Improving the User Query

Users often ask vague or multi-part questions, and a single vector search can fail.

  1. Multi Query: Have the LLM generate multiple versions of the query and run searches for each.
  2. Step-back Prompting: Ask the LLM to generate a more general question from the user query.
    • Example:
      • User: “Who’s the second person to walk on the moon?”
      • Step-back: “What were the Apollo moon landing missions and their crews?”
      • Retrieve with both queries to get general and specific chunks.
  3. HyDE (Hypothetical Document Embeddings):
    • LLM generates a fake answer to the user question, embed this fake answer, and find semantically similar documents.
    • The fake answer is more document-like than the query.
  4. Decomposition (Multi-hop):
    • Break complex questions into sub-queries:
      • “Compare feature A with product B price.”
      • Sub-queries: “Feature A” and “Product B price.”
      • Run retrieval for each sub-query, then synthesize the comparison.

Evaluating RAG Pipelines

Build a gold-standard answers dataset. Evaluate using:

  1. Precision: Percentage of retrieved chunks that are relevant.
    • (LLM-as-a-judge: “Is this chunk relevant to the user’s query? Yes/No.”)
  2. Recall: Did the retrieval fetch all necessary chunks?
  3. Faithfulness/Groundedness: Did the LLM stick to provided context or hallucinate?
    • (LLM-as-a-judge: “Does the provided context support this statement in the final answer? Yes/No.”)
  4. Answer Relevance: Did the final answer address the user’s query?

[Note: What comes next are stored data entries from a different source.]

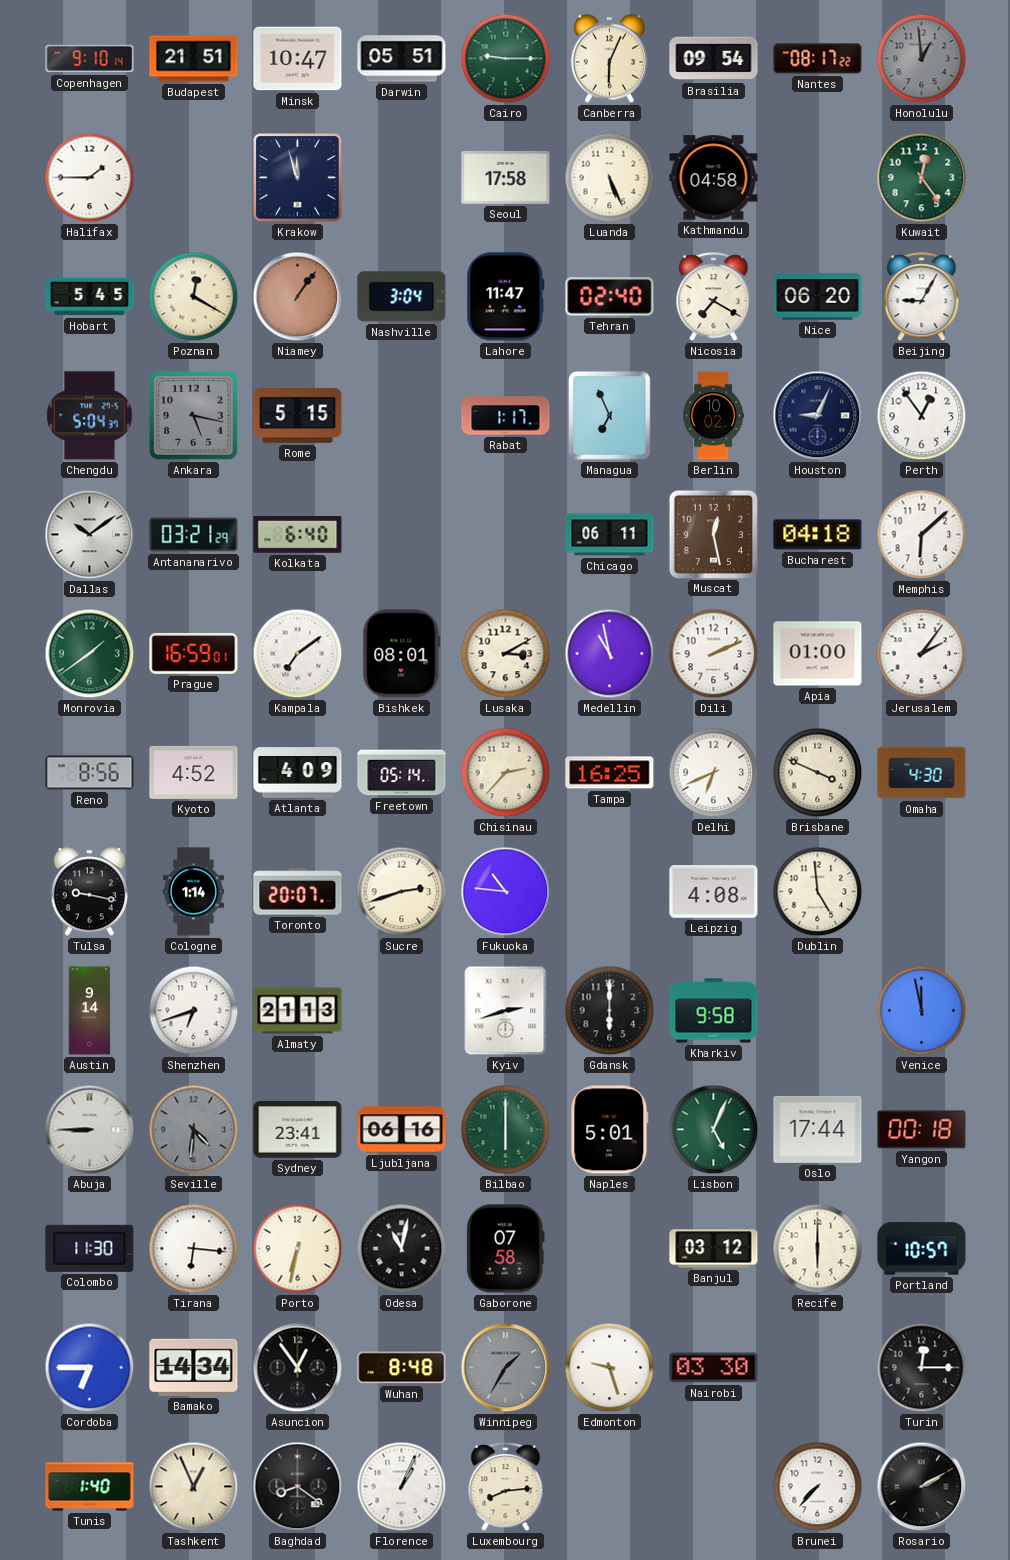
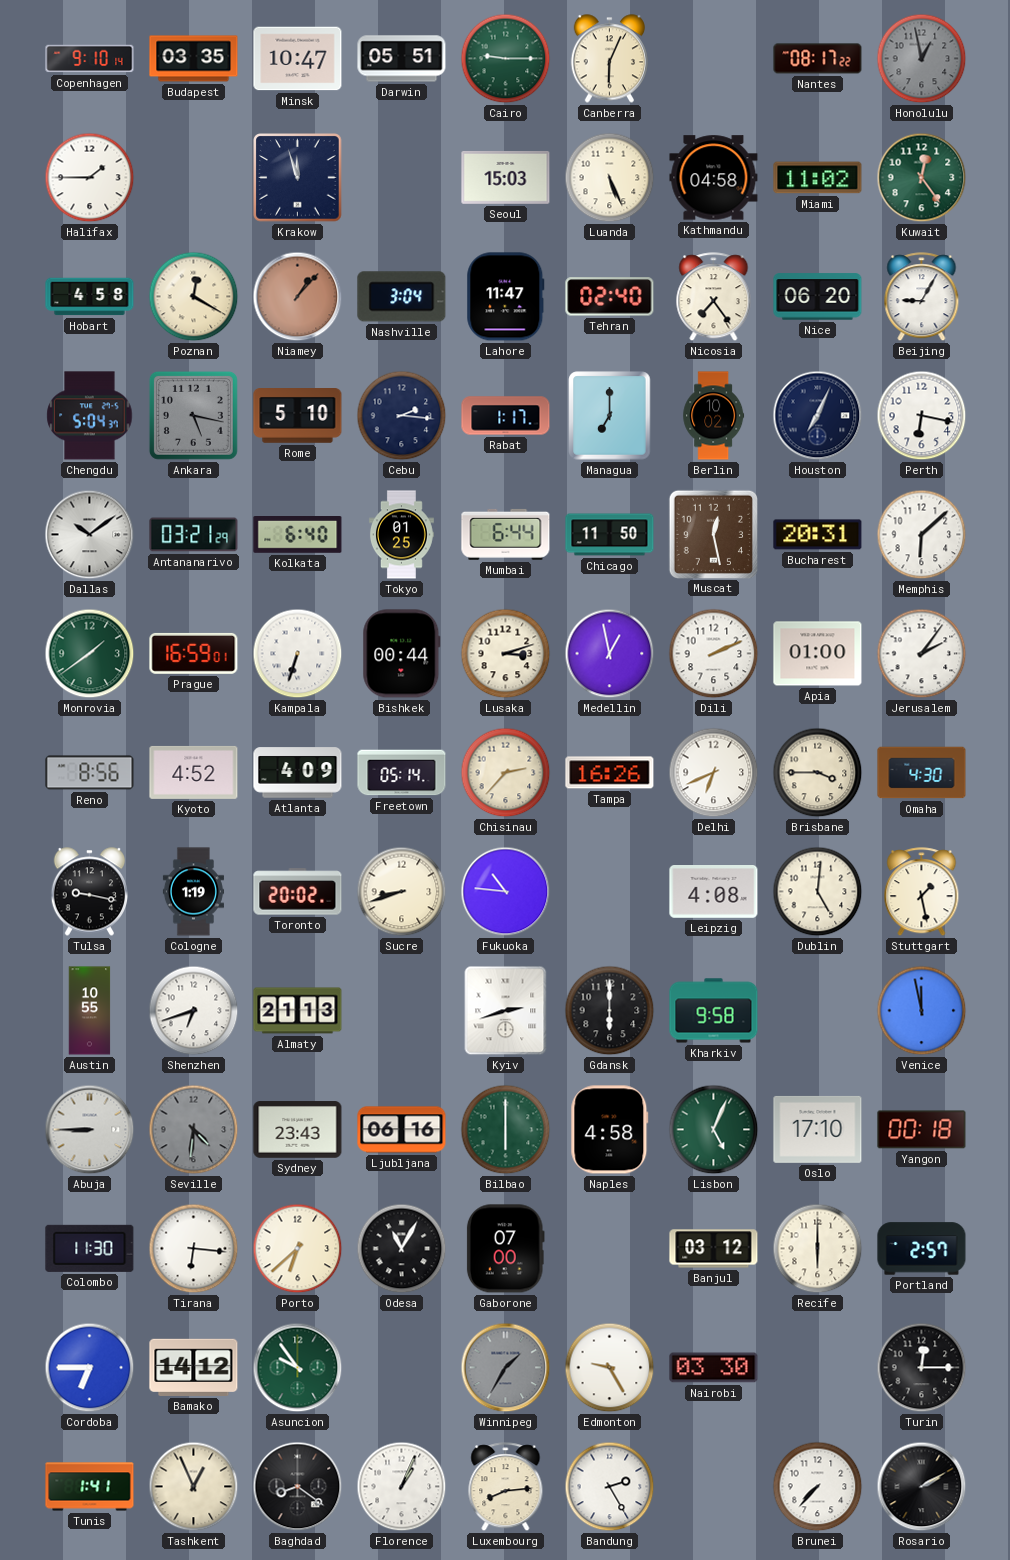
Budapest: 21:51 -> 03:35
Brasilia: 09:54 -> none
Honolulu: 12:59 -> 12:58
Seoul: 17:58 -> 15:03
Miami: none -> 11:02
Hobart: 5:45 -> 4:58
Niamey: 1:06 -> 1:07
Nicosia: 7:20 -> 7:24
Rome: 5:15 -> 5:10
Cebu: none -> 2:16
Managua: 6:56 -> 7:00
Houston: 9:04 -> 7:04
Perth: 12:54 -> 6:17
Tokyo: none -> 01:25
Mumbai: none -> 6:44
Chicago: 06:11 -> 11:50
Bucharest: 04:18 -> 20:31
Kampala: 7:09 -> 6:33
Bishkek: 08:01 -> 00:44
Lusaka: 3:10 -> 3:12
Medellin: 10:58 -> 12:58
Tampa: 16:25 -> 16:26
Brisbane: 3:49 -> 3:45
Cologne: 1:14 -> 1:19
Toronto: 20:07 -> 20:02
Sucre: 2:42 -> 8:42
Dublin: 4:59 -> 5:01
Stuttgart: none -> 1:28
Austin: 9:14 -> 10:55
Sydney: 23:41 -> 23:43
Naples: 5:01 -> 4:58
Oslo: 17:44 -> 17:10
Porto: 6:32 -> 6:38
Odesa: 11:02 -> 11:05
Gaborone: 07:58 -> 07:00
Portland: 10:57 -> 2:57
Bamako: 14:34 -> 14:12
Asuncion: 12:54 -> 9:54
Asuncion dial: black -> green
Wuhan: 8:48 -> none
Edmonton: 9:27 -> 9:25
Tunis: 1:40 -> 1:41
Bandung: none -> 2:25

It can be helpful to think of RAGs as recommendation systems.

There are many ways to surface relevant content without embeddings:

  • Keyword/full-text search
  • Metadata filters
  • Hybrid approaches

These methods often deliver extremely accurate and specific retrievals.

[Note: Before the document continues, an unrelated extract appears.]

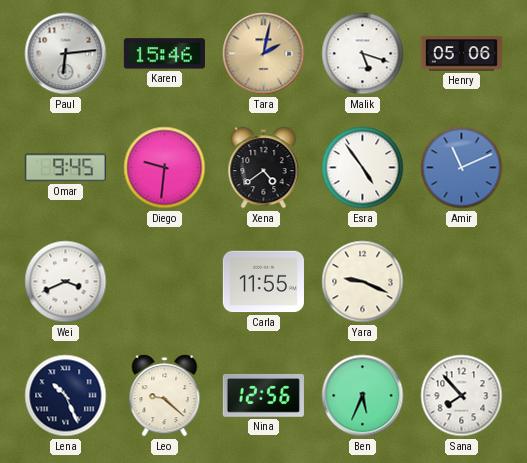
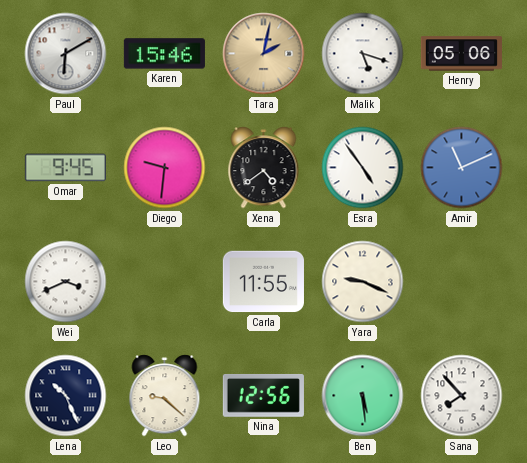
Paul: 6:14 -> 6:10
Ben: 5:34 -> 5:29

Beware vendor lock-in with proprietary embedding services. Whenever possible, favor open-source models (e.g., BGE over OpenAI). Cloud-based embedding providers are still emerging—Fireworks AI is one option, but their models may lag behind the latest open-source offerings.

Today, vendors earn more from LLMs than from embedding services. Query decomposition and multi-step retrieval can increase per-query costs. New technologies are often expensive at first; however, as models improve and competition grows, prices *tend** to fall.